Megatron-LM — NVIDIA’s production-grade library for training large language models. Implements all parallelism strategies (DP, TP, PP, EP, CP) and is what real frontier training runs use. The codebase is large and production-hardened — powerful but not easy to read for learning purposes.

Picotron (by Elie Bakouch at HuggingFace) — a minimal, clean re-implementation of Megatron designed specifically for learning. The same 4D parallelism concepts in code you can actually read and follow. If you want to understand what Megatron is doing without fighting a production codebase, start here.

Heiretsu (by Chinmay Khandekar) — a noteworthy community project in the same spirit as Picotron. A from-scratch implementation of distributed LLM training with clean, well-commented code. Worth reading alongside Picotron as another perspective on how to implement these ideas from first principles.


Topic 8: Project Watch — Speedrun and Auto Research GPT

We introduced two projects that are candidates for the Project Watch section.

Speedrun

Goal: train a GPT-2-scale model to reach a validation loss of 3.28 as fast as possible, using 8 × H100 GPUs.

The project is a leaderboard. Contributors start with a baseline nanoGPT training script, then make architectural and optimization changes to reduce the time-to-target. The timeline has gone from ~8 hours when the project started to under 2 minutes for the current record holder.
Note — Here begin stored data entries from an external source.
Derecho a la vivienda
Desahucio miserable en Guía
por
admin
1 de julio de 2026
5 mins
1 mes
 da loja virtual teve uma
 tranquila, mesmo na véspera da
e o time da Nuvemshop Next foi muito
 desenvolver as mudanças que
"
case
The changes that produce speedups include: - Better data ordering and curriculum - Architecture improvements (attention variants, normalization choices) - Training precision changes - Optimizer improvements

Why this matters for learners: this is the clearest example of how each incremental improvement in training efficiency actually shows up in measured numbers. Every change is documented in the leaderboard changelog.

Auto Research GPT

A related project: use an AI coding agent (Cursor, Claude) to automatically propose and apply architectural changes to the nanoGPT training script, then measure whether the validation loss improves.
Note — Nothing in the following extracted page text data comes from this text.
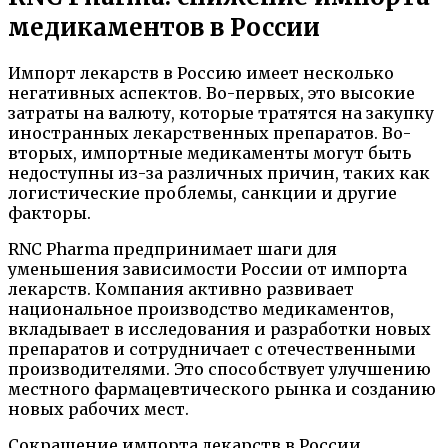
медикаментов в России
Импорт лекарств в Россию имеет несколько
негативных аспектов. Во-первых, это высокие
затраты на валюту, которые тратятся на закупку
иностранных лекарственных препаратов. Во-
вторых, импортные медикаменты могут быть
недоступны из-за различных причин, таких как
логистические проблемы, санкции и другие
факторы.
RNC Pharma предпринимает шаги для
уменьшения зависимости России от импорта
лекарств. Компания активно развивает
национальное производство медикаментов,
вкладывает в исследования и разработки новых
препаратов и сотрудничает с отечественными
производителями. Это способствует улучшению
местного фармацевтического рынка и созданию
новых рабочих мест.
Сокращение импорта лекарств в России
The workflow: 1. Start with nanoGPT as the baseline 2. Give the agent the current architecture and the target metric 3. The agent suggests a change (e.g. replace LayerNorm with RMSNorm) 4. Apply the change, run training, measure 5. Repeat

This is early-stage automated research — the agent is not doing frontier work, but it demonstrates how AI tools can accelerate the research iteration loop.

Both projects will be added to the Project Watch section of the roadmap. They sit in the same space as Unsloth: real production projects that teach you something concrete about how LLM training works.